To evaluate the effect of both secondary production of NO in PMNs and exogenous NO on F-actin assembly in PMNs induced by ET-1, PMNs were preincubated with either the NO synthase inhibitor Nomega -nitro-L-arginine methylester (L-NAME) (1 mM) or the NO donor sodium nitroprusside (SNP) (100 µM) for 10 min, and then stimulated by ET-1 (10-10 or 10-7 M) for 5 and 30 s. These samples were processed in the same manner as described earlier.

To evaluate the effect of ET-1 on PMNs in whole blood, whole blood was incubated with ET-1 (10-10 or 10-7 M) at 37°C. Stimulated PMNs were fixed and permeabilized, and RBCs were lysed using Intraprep Permeabilizing Reagent (Beckman Coulter, Inc., Palo Alto, CA). Further, to determine the effect of ET-1 receptor antagonist, whole-blood samples were preincubated with 10 µM of the nonselective ETA and ETB receptor antagonist TAK-044 (Takeda Chemical Industries Ltd., Osaka, Japan) for 10 min and then stimulated with ET-1 (10-7 M). These samples were stained for 30 min in the dark at 37°C with 1 U/ml of BODIPY FL phallacidin and processed in the same manner as described earlier.

Deformability assay. PMN deformability was assessed by measuring the pressure needed to pass PMNs through a polycarbonate filter with a uniform pore diameter of 5 µm (Poretics, Livermore, CA), which is a modification of the in vitro filtration system described by Lennie and colleagues (22) and Lowe (23). LRP was suspended in 0.5% albumin containing HBSS at a concentration of 1.07 ± 0.02 × 106/ml and was filtered at a constant flow rate of 3 ml/min for 300 s using an infusion pump. The filtration pressure was measured upstream from the filter continuously by a pressure transducer (Validyne Engineering, Northridge, CA) and recorded every second by a computerized recording system. Four groups were studied: (1) LRP alone; (2) LRP plus ET-1 (ET-1, 10-7 M, was added before filtration); (3) LRP plus ET-1 (ET-1, 10-10 M, was added before filtration); and (4) LRP plus SNP plus ET-1 (LRP was incubated with 100 µM of SNP for 10 min and then stimulated with 10-7 M of ET-1 before filtration).
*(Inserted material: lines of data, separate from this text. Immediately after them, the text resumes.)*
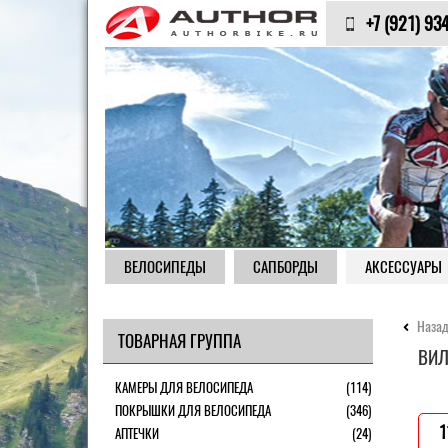
+7 (921) 93
ВЕЛОСИПЕДЫ
САПБОРДЫ
АКСЕССУАРЫ
Назад
ТОВАРНАЯ ГРУППА
ВИЛ
КАМЕРЫ ДЛЯ ВЕЛОСИПЕДА
(114)
ПОКРЫШКИ ДЛЯ ВЕЛОСИПЕДА
(346)
1
АПТЕЧКИ
(24)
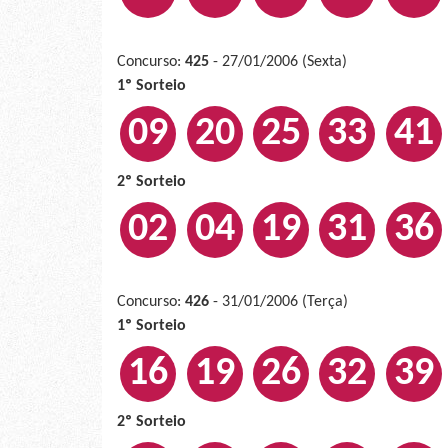
Concurso:
425
- 27/01/2006 (Sexta)
1º Sorteio
09
20
25
33
41
2º Sorteio
02
04
19
31
36
Concurso:
426
- 31/01/2006 (Terça)
1º Sorteio
16
19
26
32
39
2º Sorteio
Adhesion molecule assay. Changes in the surface expression of CD11b were measured using flow cytometry. LRP was centrifuged and the pellet was resuspended in HBSS before stimulation with ET-1 (10-10 to 10-7 M) for 3 min at 37°C. The reaction was stopped by fixing cells with PFA at 0.3% (final concentration). Cells were incubated for 10 min with either 1 mg/ml of phycoerythrin-conjugated mouse monoclonal antihuman CD11b antibody (DAKO Laboratories, Denmark), or phycoerythrin-conjugated mouse immunoglobulin G2a (DAKO). The erythrocytes were lysed for 60 s with Immuno-lyse and leukocytes were fixed with Immuno-fix (commercial kit from Coulter Clone, Coulter Immuno, Hialeah, FL). PMNs were identified using the typical forward- and side-scatter pattern and the expression of CD11b was measured as mean fluorescent intensity of 5,000 cells (Model Profile Epics 2; Coulter Electronics). The change of CD11b was expressed as the percentage of change compared with the baseline.
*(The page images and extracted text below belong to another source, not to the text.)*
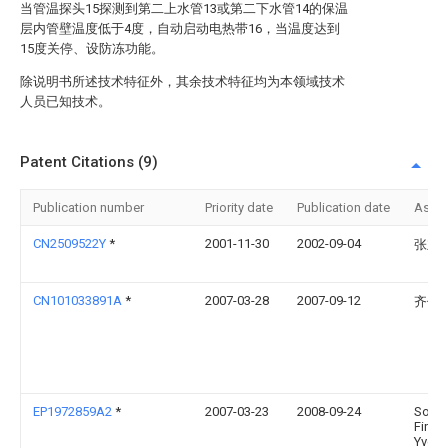
当管温探头15探测到第二上水管13或第二下水管14的保温
层内管壁温度低于4度，自动启动电热带16，当温度达到
15度关停、设防冻功能。
除说明书所述技术特征外，其余技术特征均为本领域技术
人员已知技术。
Patent Citations (9)
Publication number
Priority date
Publication date
Assi
CN2509522Y
*
2001-11-30
2002-09-04
张立
CN101033891A
*
2007-03-28
2007-09-12
齐俊
EP1972859A2
*
2007-03-23
2008-09-24
Socié
Finan
Yves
To determine the effect of NO on CD11b upregulation induced by ET-1, samples were preincubated with SNP (100 µM) for 10 min before the stimulation with ET-1 (10-10 and 10-7 M). These samples were processed in the same manner as described earlier.

In Vivo Study

Animals. Female New Zealand white rabbits (n = 6; weight = 3.9 ± 0.1 kg) were used in this study, and all of the experimental procedures were approved by the Committee on Animal Care of the University of British Columbia. The rabbits were anesthetized with ketamine hydrochloride (35 to 50 mg/kg intramuscularly) and xylazine (5 mg/kg intramuscularly). Catheters were placed in the superior vena cava through the right external jugular vein and the aortic root via the left carotid artery. Heparin (100 U/kg) was administered after surgery.

PMN and RBC labeling. PMNs and RBCs were simultaneously labeled using the fluorochrome DiI (Molecular Probes), which is a member of the lipophilic carbocyanine dye family and has been used as general membrane stain. A total of 8 ml of acid citrate dextrose anticoagulated blood was drawn from the central ear artery. This blood was washed with 10 ml PMN buffer and centrifuged at 1,000 rpm for 8 min. The pellet was resuspended in 40 ml of PMN buffer containing 2 µM of Cell Tracker CM-DiI (Molecular Probes) and was incubated for 5 min at 37°C and then for 15 min at room temperature. Flow cytometry using typical forward- and side-scatter characteristics of cells were used to identify labeled cells. To eliminate possible overlap with monocytes, gates for PMN analysis were set on the larger and more granular cells in the PMN population. Preliminary experiments showed that this labeling procedure results in optimum labeling efficiency (93 ± 1% of PMNs and 14 ± 2% of RBCs). Further, this labeling procedure requires minimal cell manipulation and does not change PMN activation markers such as L-selectin or CD18 expression. Also, labeling human PMNs with DiI has been shown not to activate PMNs, which makes this labeling technique suitable to study PMN functions (24).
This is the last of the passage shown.